Mahogonny Ensemble's Open Rehearsal

Vassar College’s MODFEST concluded with the Mahogonny Ensemble’s open rehearsal Saturday February 4. Mahogany is a student-led, extracurricular musical group that purposes to write, play and appreciate modern music; the ensemble includes strings, percussion and woodwinds. Senior William Healy directed the ensemble.

 This year marks the third time that the ensemble has opened up one of its rehearsals during Modfest. Allowing an open rehearsal achieves one of the main goals of MODFEST, to give students an opportunity to appreciate each other’s work and allow the space and time for their creativity to be recognized.

 They opening piece, entitled Bibelot, was composed by senior Jeremy Bloom. In his introduction, Bloom said he plays Balkan music on his own, and while he was not intending the piece to be entirely Balkan, he realizes that it happened anyway.

 Bloom’s Bibelot was well-received. Off-beats and pizzicato marked this rhythmically lively piece. The melody line was passed throughout the instruments and changed from short, crisp notes to sections where the melody line was slow and each note drawn out.

 At its conclusion, the audience was invited to ask questions.  Sections were re-played and examined in detail.  As the conversations unfolded, I watched the interactions of the students performing and those observing. The support and encouragement that the students expressed towards one another was impressive. They shoed respect for each other’s work, but the critiques were honest.

 The second piece was composed by sophomore, Connor Mulhern, entitled Prelude. While Mulhern said he was still in the middle of writing this piece, MODFEST’s open rehearsal gave him an opportunity to hear how it sounds. He said his goal was to achieve an impressionistic style yet making it his own.  The performance, in which he played the piano, sounded dynamic, with textual contrasts between soft and loud, fast and slow. At several points one could really hear the deep bass notes that often get brushed over. This shows how he layered the instrumentation to create a full, complete sound.
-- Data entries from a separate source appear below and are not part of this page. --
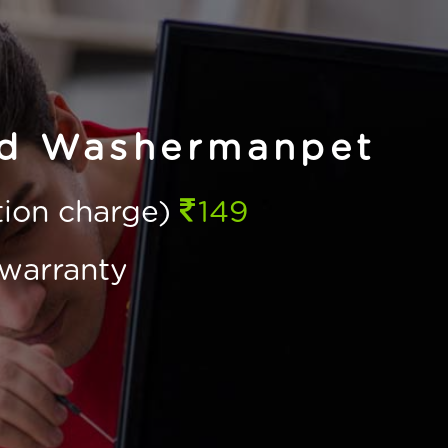
ld Washermanpet
ction charge)
149
warranty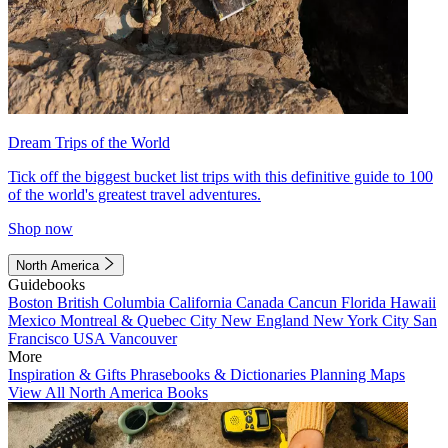
Dream Trips of the World
Tick off the biggest bucket list trips with this definitive guide to 100
of the world's greatest travel adventures.
Shop now
North America
Guidebooks
Boston
British Columbia
California
Canada
Cancun
Florida
Hawaii
Mexico
Montreal & Quebec City
New England
New York City
San
Francisco
USA
Vancouver
More
Inspiration & Gifts
Phrasebooks & Dictionaries
Planning Maps
View All North America Books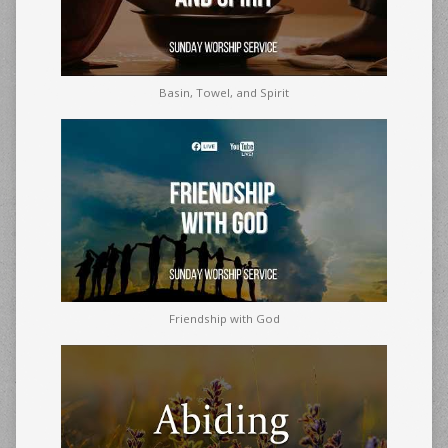
Basin, Towel, and Spirit
Friendship with God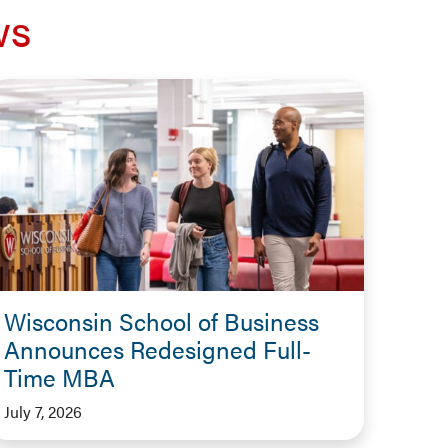
ws
Wisconsin School of Business
Announces Redesigned Full-
Time MBA
July 7, 2026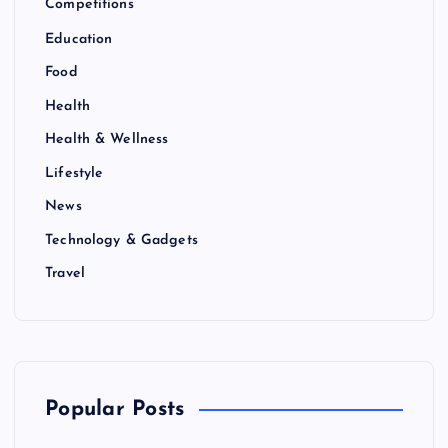
Competitions
Education
Food
Health
Health & Wellness
Lifestyle
News
Technology & Gadgets
Travel
Popular Posts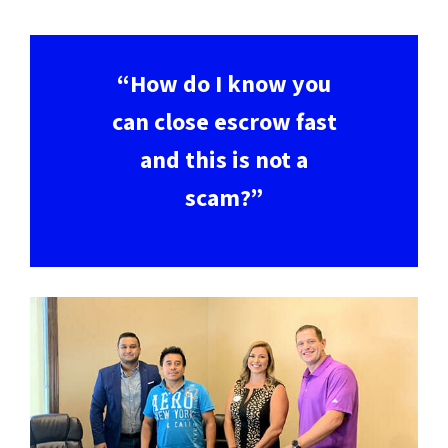
“How do I know you
can close escrow fast
and this is not a
scam?”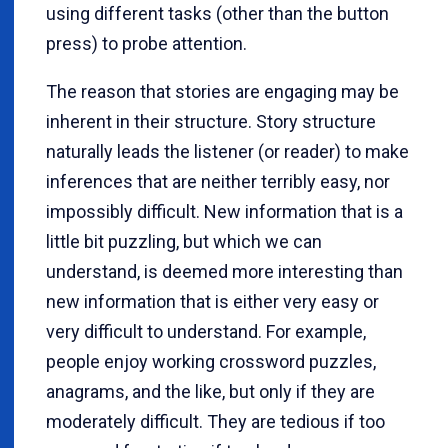
using different tasks (other than the button
press) to probe attention.
The reason that stories are engaging may be
inherent in their structure. Story structure
naturally leads the listener (or reader) to make
inferences that are neither terribly easy, nor
impossibly difficult. New information that is a
little bit puzzling, but which we can
understand, is deemed more interesting than
new information that is either very easy or
very difficult to understand. For example,
people enjoy working crossword puzzles,
anagrams, and the like, but only if they are
moderately difficult. They are tedious if too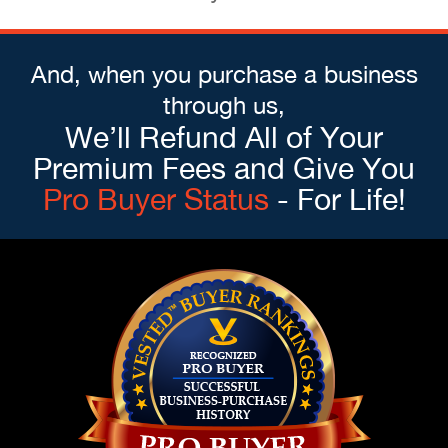
And, when you purchase a business
through us,
We’ll Refund All of Your
Premium Fees and Give You
Pro Buyer Status
- For Life!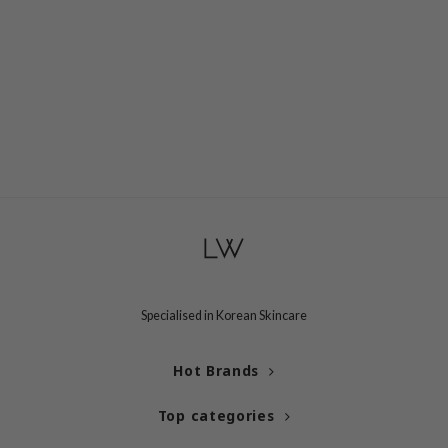
Specialised in Korean Skincare
Hot Brands
Top categories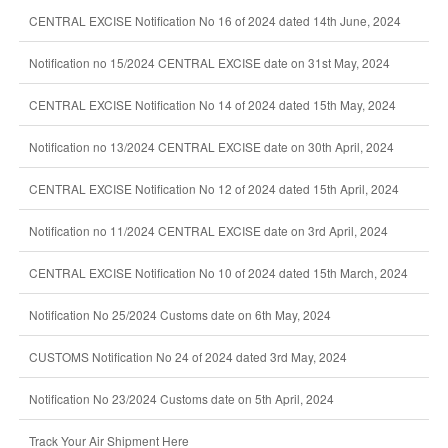
CENTRAL EXCISE Notification No 16 of 2024 dated 14th June, 2024
Notification no 15/2024 CENTRAL EXCISE date on 31st May, 2024
CENTRAL EXCISE Notification No 14 of 2024 dated 15th May, 2024
Notification no 13/2024 CENTRAL EXCISE date on 30th April, 2024
CENTRAL EXCISE Notification No 12 of 2024 dated 15th April, 2024
Notification no 11/2024 CENTRAL EXCISE date on 3rd April, 2024
CENTRAL EXCISE Notification No 10 of 2024 dated 15th March, 2024
Notification No 25/2024 Customs date on 6th May, 2024
CUSTOMS Notification No 24 of 2024 dated 3rd May, 2024
Notification No 23/2024 Customs date on 5th April, 2024
Track Your Air Shipment Here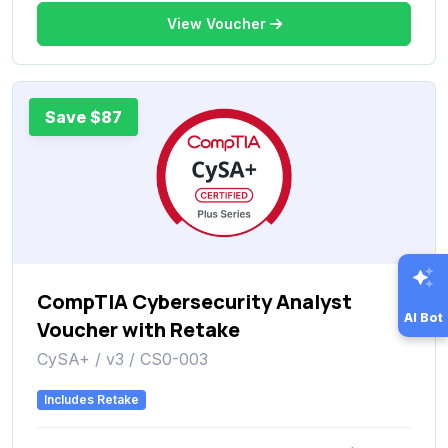
View Voucher
Save $87
CompTIA Cybersecurity Analyst
AI Bot
Voucher with Retake
CySA+ / v3 / CS0-003
Includes Retake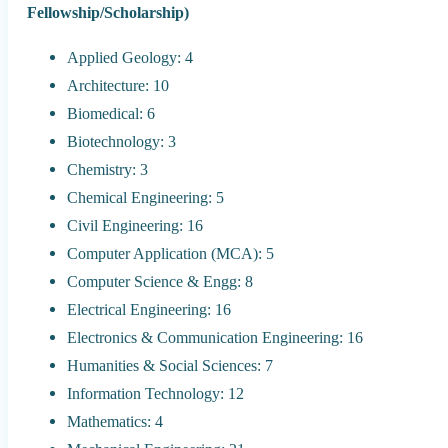
Fellowship/Scholarship)
Applied Geology: 4
Architecture: 10
Biomedical: 6
Biotechnology: 3
Chemistry: 3
Chemical Engineering: 5
Civil Engineering: 16
Computer Application (MCA): 5
Computer Science & Engg: 8
Electrical Engineering: 16
Electronics & Communication Engineering: 16
Humanities & Social Sciences: 7
Information Technology: 12
Mathematics: 4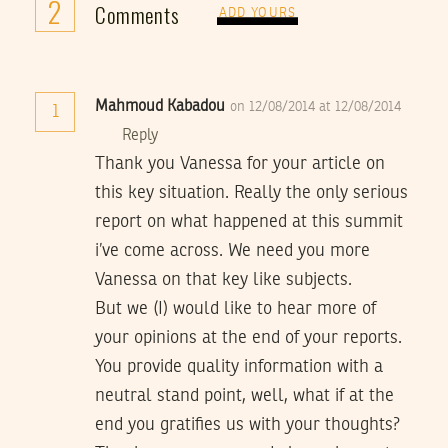
2
Comments
ADD YOURS
Mahmoud Kabadou
on 12/08/2014 at 12/08/2014
1
Reply
Thank you Vanessa for your article on
this key situation. Really the only serious
report on what happened at this summit
i’ve come across. We need you more
Vanessa on that key like subjects.
But we (I) would like to hear more of
your opinions at the end of your reports.
You provide quality information with a
neutral stand point, well, what if at the
end you gratifies us with your thoughts?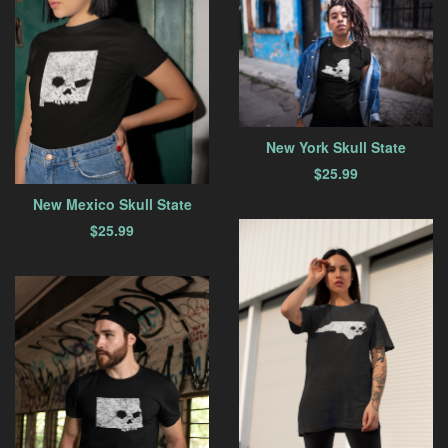
New York Skull State
$
25.99
New Mexico Skull State
$
25.99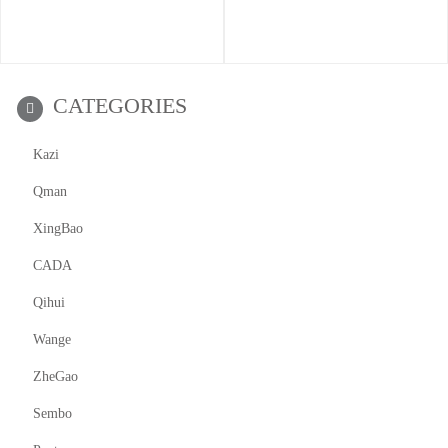
CATEGORIES
Kazi
Qman
XingBao
CADA
Qihui
Wange
ZheGao
Sembo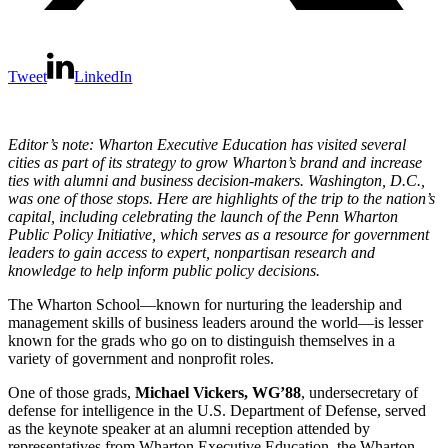
Tweet
LinkedIn
Editor’s note: Wharton Executive Education has visited several
cities as part of its strategy to grow Wharton’s brand and increase
ties with alumni and business decision-makers. Washington, D.C.,
was one of those stops. Here are highlights of the trip to the nation’s
capital, including celebrating the launch of the Penn Wharton
Public Policy Initiative, which serves as a resource for government
leaders to gain access to expert, nonpartisan research and
knowledge to help inform public policy decisions.
The Wharton School—known for nurturing the leadership and
management skills of business leaders around the world—is lesser
known for the grads who go on to distinguish themselves in a
variety of government and nonprofit roles.
One of those grads,
Michael Vickers, WG’88
, undersecretary of
defense for intelligence in the U.S. Department of Defense, served
as the keynote speaker at an alumni reception attended by
representatives from Wharton Executive Education, the Wharton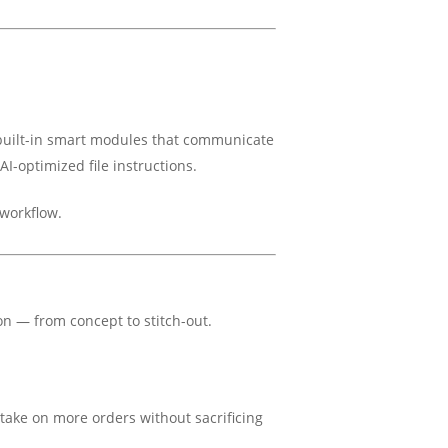
uilt-in smart modules that communicate
I-optimized file instructions.
workflow.
on — from concept to stitch-out.
take on more orders without sacrificing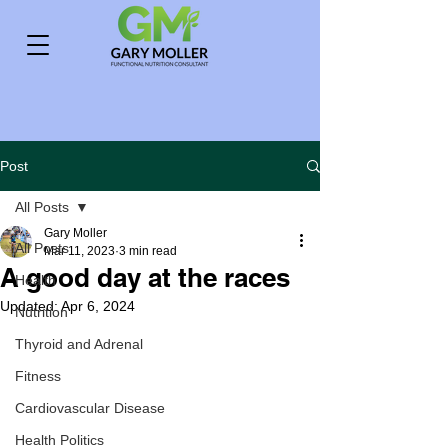
Post
All Posts
Gary Moller
All Posts
Mar 11, 2023
3 min read
A good day at the races
Health
Updated:
Apr 6, 2024
Nutrition
Thyroid and Adrenal
Fitness
Cardiovascular Disease
Health Politics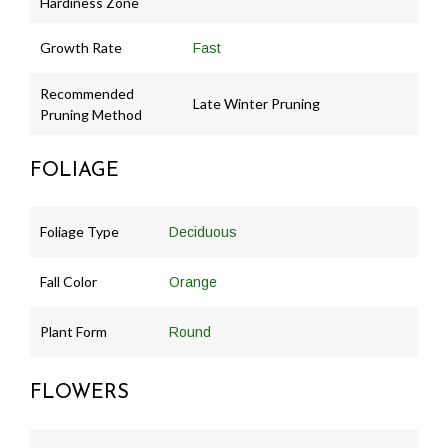
Hardiness Zone
Growth Rate
Fast
Recommended
Late Winter Pruning
Pruning Method
FOLIAGE
Foliage Type
Deciduous
Fall Color
Orange
Plant Form
Round
FLOWERS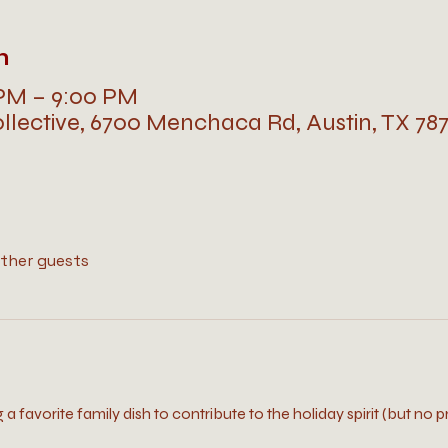
n
 PM – 9:00 PM
llective, 6700 Menchaca Rd, Austin, TX 78
other guests
ng a favorite family dish to contribute to the holiday spirit (but no p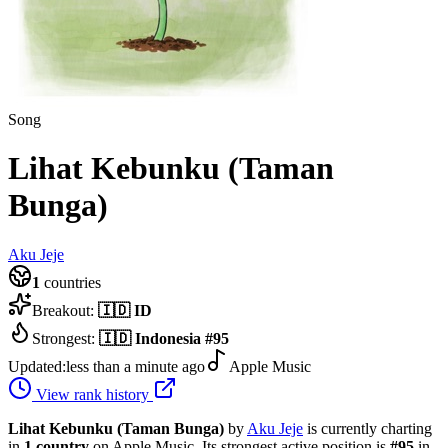
Song
Lihat Kebunku (Taman
Bunga)
Aku Jeje
1
countries
Breakout:
🇮🇩
ID
Strongest:
🇮🇩
Indonesia
#
95
Updated:
less than a minute ago
Apple Music
View rank history
Lihat Kebunku (Taman Bunga)
by
Aku Jeje
is currently charting
in
1
country
on Apple Music.
Its strongest active position is
#
95
in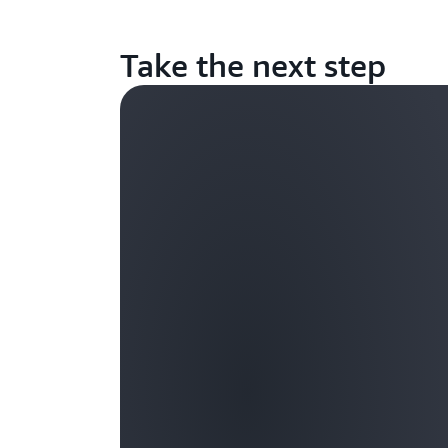
Take the next step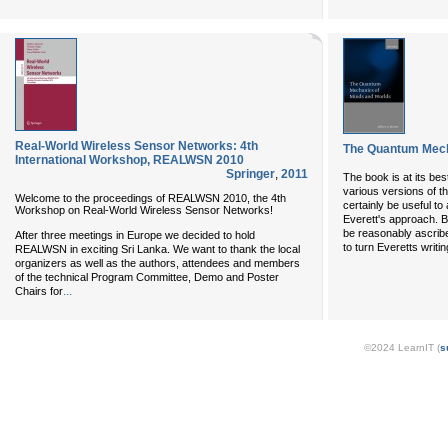
Real-World Wireless Sensor Networks: 4th
The Quantum Mech
International Workshop, REALWSN 2010
Springer
,
2011
The book is at its bes
various versions of th
Welcome to the proceedings of REALWSN 2010, the 4th
certainly be useful t
Workshop on Real-World Wireless Sensor Networks!
Everett's approach. B
be reasonably ascrib
After three meetings in Europe we decided to hold
to turn Everetts writin
REALWSN in exciting Sri Lanka. We want to thank the local
organizers as well as the authors, attendees and members
of the technical Program Committee, Demo and Poster
...
Chairs for
©2024 LearnIT (
s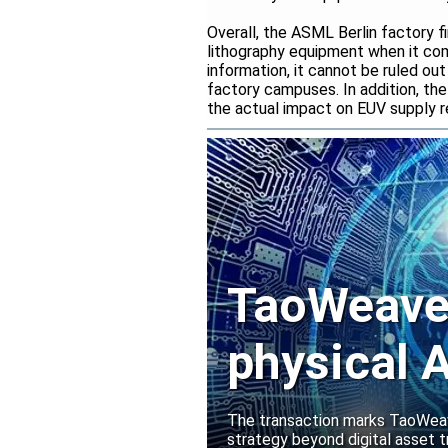
Overall, the ASML Berlin factory f
lithography equipment when it co
information, it cannot be ruled o
factory campuses. In addition, the
the actual impact on EUV supply r
TaoWeave 
physical A
Manako L
The transaction marks TaoWeave
strategy beyond digital asset t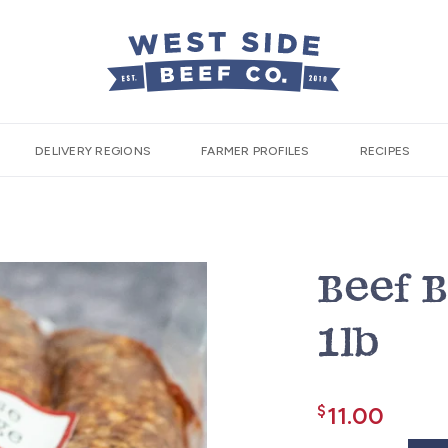
DELIVERY REGIONS
FARMER PROFILES
RECIPES
Beef 
1lb
$
11.00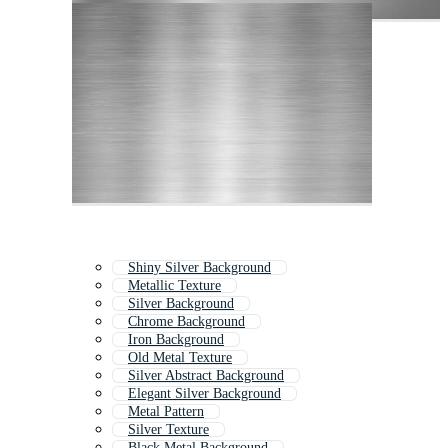
Shiny Silver Background
Metallic Texture
Silver Background
Chrome Background
Iron Background
Old Metal Texture
Silver Abstract Background
Elegant Silver Background
Metal Pattern
Silver Texture
Black Metal Background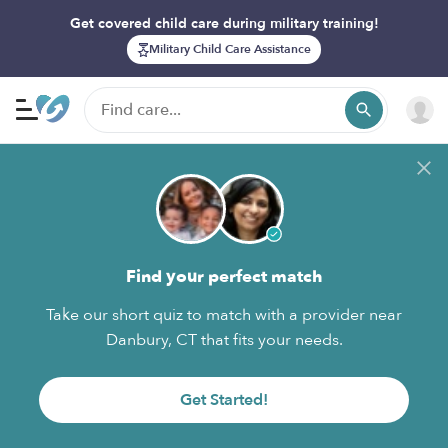
Get covered child care during military training!
Military Child Care Assistance
Find your perfect match
Take our short quiz to match with a provider near
Danbury, CT that fits your needs.
Get Started!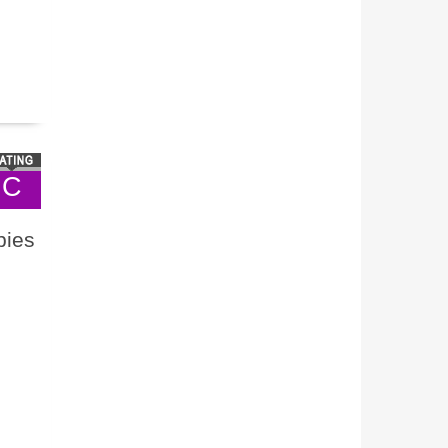
C
bies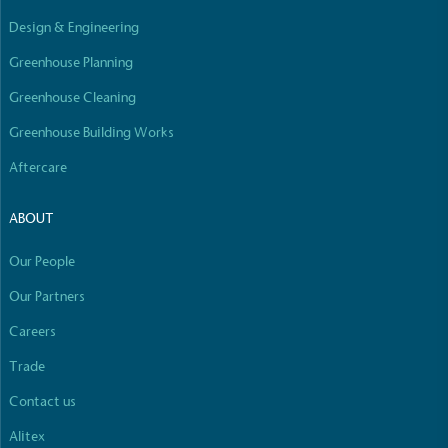
Empowered Employees
Design & Engineering
The brand takes action to empower its employees
to be happier, healthier and live more sustainably.
Greenhouse Planning
Greenhouse Cleaning
Greenhouse Building Works
Aftercare
ABOUT
On-Site Composting
Our People
The brand ensures food and packaging waste
generated is processed with an on-site composter
Our Partners
and used locally, creating a circular on-site system.
Careers
Full
Profile
Certificate
Trade
Contact us
Alitex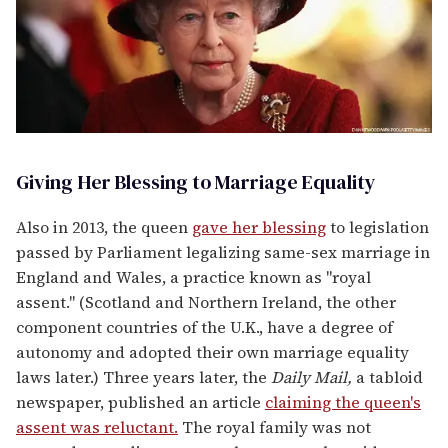
Giving Her Blessing to Marriage Equality
Also in 2013, the queen
gave her blessing
to legislation
passed by Parliament legalizing same-sex marriage in
England and Wales, a practice known as "royal
assent." (Scotland and Northern Ireland, the other
component countries of the U.K., have a degree of
autonomy and adopted their own marriage equality
laws later.) Three years later, the
Daily Mail,
a tabloid
newspaper, published an article
claiming the queen's
assent was reluctant.
The royal family was not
 The room was again opened for questions or comments. Overall, this open rehearsal made it evident how willing the students are to cooperate with one another and appreciate each other in the art world. MODFEST could not have chosen a more emblematic event to close their festivities. For it is a rare venue indeed for students to have the chance to test their materials as well as go out on a limb artistically, while receiving full support and appreciation.